• [Exercise directions] Return each line of the data below verbatim; pictures are to be left out.
--- START ---
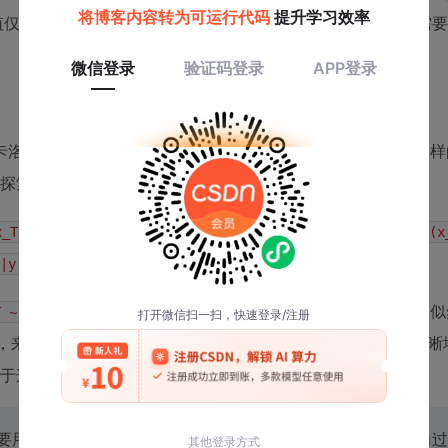
值仅依赖于观测残差
的范数，而不需要
||y - A(D(x_T))||^2
洛的框架中。HMC是一种利用目标分布梯度信息进行高效采样
间中探索，能够有效处理高维、复杂的分布。
，其对数形式（即我们需要计算的“势能”）为：
x_T | y)
U(x
|y - A(D(x_T))||^2 )
），第二部分就是我们刚刚推导出的噪声自适应似
T ~ N(0, I)
，来指导采样过程在潜空间中的运动。NA-NHMC的伪代码清晰
于这个梯度。
要用到链式法则，因为
是一个深度神经网络的前向过
D(x_T)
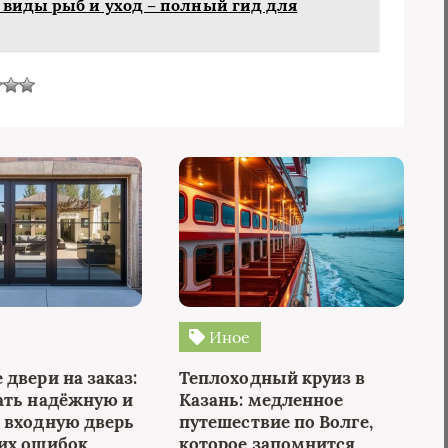
 виды рыб и уход – полный гид для
Иное
двери на заказ:
Теплоходный круиз в
ать надёжную и
Казань: медленное
 входную дверь
путешествие по Волге,
их ошибок
которое запомнится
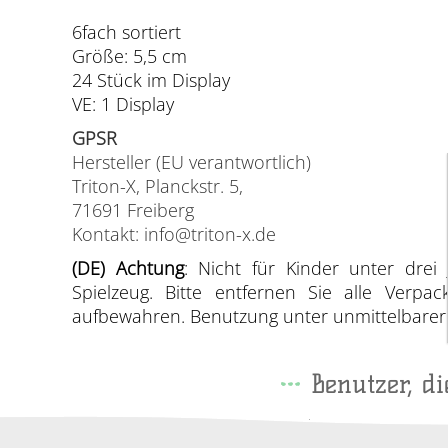
6fach sortiert
Größe: 5,5 cm
24 Stück im Display
VE: 1 Display
GPSR
Hersteller (EU verantwortlich)
Triton-X, Planckstr. 5,
71691 Freiberg
Kontakt: info@triton-x.de
(DE) Achtung
: Nicht für Kinder unter drei 
Spielzeug. Bitte entfernen Sie alle Verp
aufbewahren. Benutzung unter unmittelbarer A
Benutzer, d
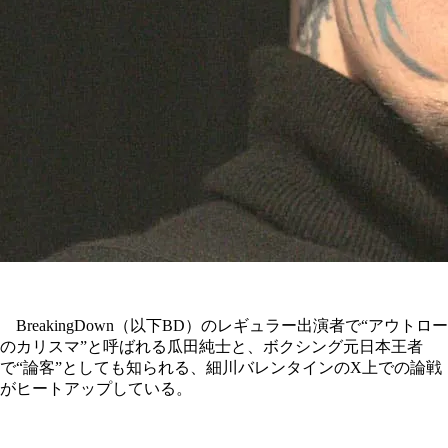
BreakingDown（以下BD）のレギュラー出演者で“アウトロー
のカリスマ”と呼ばれる瓜田純士と、ボクシング元日本王者
で“論客”としても知られる、細川バレンタインのX上での論戦
がヒートアップしている。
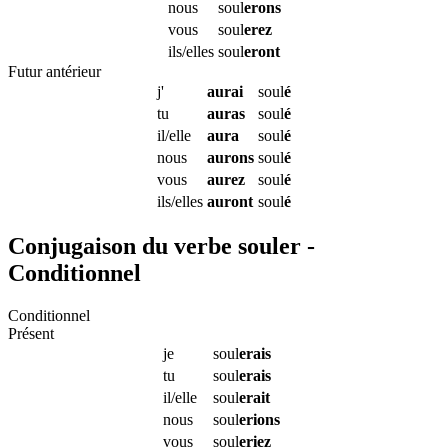
nous
soul
erons
vous
soul
erez
ils/elles
soul
eront
Futur antérieur
j'
aurai
soul
é
tu
auras
soul
é
il/elle
aura
soul
é
nous
aurons
soul
é
vous
aurez
soul
é
ils/elles
auront
soul
é
Conjugaison du verbe souler -
Conditionnel
Conditionnel
Présent
je
soul
erais
tu
soul
erais
il/elle
soul
erait
nous
soul
erions
vous
soul
eriez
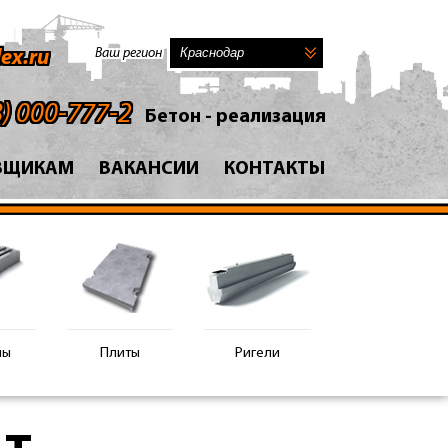
Ваш регион
ex.ru
8) 000-777-2
Бетон - реализация
ВЩИКАМ
ВАКАНСИИ
КОНТАКТЫ
ны
Плиты
Ригели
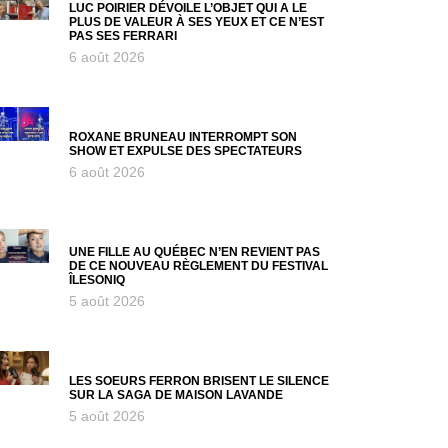
LUC POIRIER DÉVOILE L’OBJET QUI A LE
PLUS DE VALEUR À SES YEUX ET CE N’EST
PAS SES FERRARI
6 août 2026
ROXANE BRUNEAU INTERROMPT SON
SHOW ET EXPULSE DES SPECTATEURS
6 août 2026
UNE FILLE AU QUÉBEC N’EN REVIENT PAS
DE CE NOUVEAU RÈGLEMENT DU FESTIVAL
ÎLESONIQ
5 août 2026
LES SOEURS FERRON BRISENT LE SILENCE
SUR LA SAGA DE MAISON LAVANDE
5 août 2026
--- END ---
• [Answer]
值仅依赖于观测残差
的范数，而不需要
||y - A(D(x_T))||^2
洛的框架中。HMC是一种利用目标分布梯度信息进行高效采样
间中探索，能够有效处理高维、复杂的分布。
，其对数形式（即我们需要计算的“势能”）为：
x_T | y)
U(x
|y - A(D(x_T))||^2 )
），第二部分就是我们刚刚推导出的噪声自适应似
T ~ N(0, I)
，来指导采样过程在潜空间中的运动。NA-NHMC的伪代码清晰
于这个梯度。
要用到链式法则，因为
是一个深度神经网络的前向过
D(x_T)
 виды рыб и уход – полный гид для
Иное
двери на заказ:
Теплоходный круиз в
ать надёжную и
Казань: медленное
 входную дверь
путешествие по Волге,
их ошибок
которое запомнится
6fach sortiert
Größe: 5,5 cm
24 Stück im Display
VE: 1 Display
GPSR
Hersteller (EU verantwortlich)
Triton-X, Planckstr. 5,
71691 Freiberg
Kontakt: info@triton-x.de
(DE) Achtung
: Nicht für Kinder unter drei 
Spielzeug. Bitte entfernen Sie alle Verp
aufbewahren. Benutzung unter unmittelbarer A
Benutzer, d
BreakingDown（以下BD）のレギュラー出演者で“アウトロー
のカリスマ”と呼ばれる瓜田純士と、ボクシング元日本王者
で“論客”としても知られる、細川バレンタインのX上での論戦
がヒートアップしている。
nous
soul
erons
vous
soul
erez
ils/elles
soul
eront
Futur antérieur
j'
aurai
soul
é
tu
auras
soul
é
il/elle
aura
soul
é
nous
aurons
soul
é
vous
aurez
soul
é
ils/elles
auront
soul
é
Conjugaison du verbe souler -
Conditionnel
Conditionnel
Présent
je
soul
erais
tu
soul
erais
il/elle
soul
erait
nous
soul
erions
vous
soul
eriez
Ваш регион
ex.ru
8) 000-777-2
Бетон - реализация
ВЩИКАМ
ВАКАНСИИ
КОНТАКТЫ
ны
Плиты
Ригели
LUC POIRIER DÉVOILE L’OBJET QUI A LE
PLUS DE VALEUR À SES YEUX ET CE N’EST
PAS SES FERRARI
6 août 2026
ROXANE BRUNEAU INTERROMPT SON
SHOW ET EXPULSE DES SPECTATEURS
6 août 2026
UNE FILLE AU QUÉBEC N’EN REVIENT PAS
DE CE NOUVEAU RÈGLEMENT DU FESTIVAL
ÎLESONIQ
5 août 2026
LES SOEURS FERRON BRISENT LE SILENCE
SUR LA SAGA DE MAISON LAVANDE
5 août 2026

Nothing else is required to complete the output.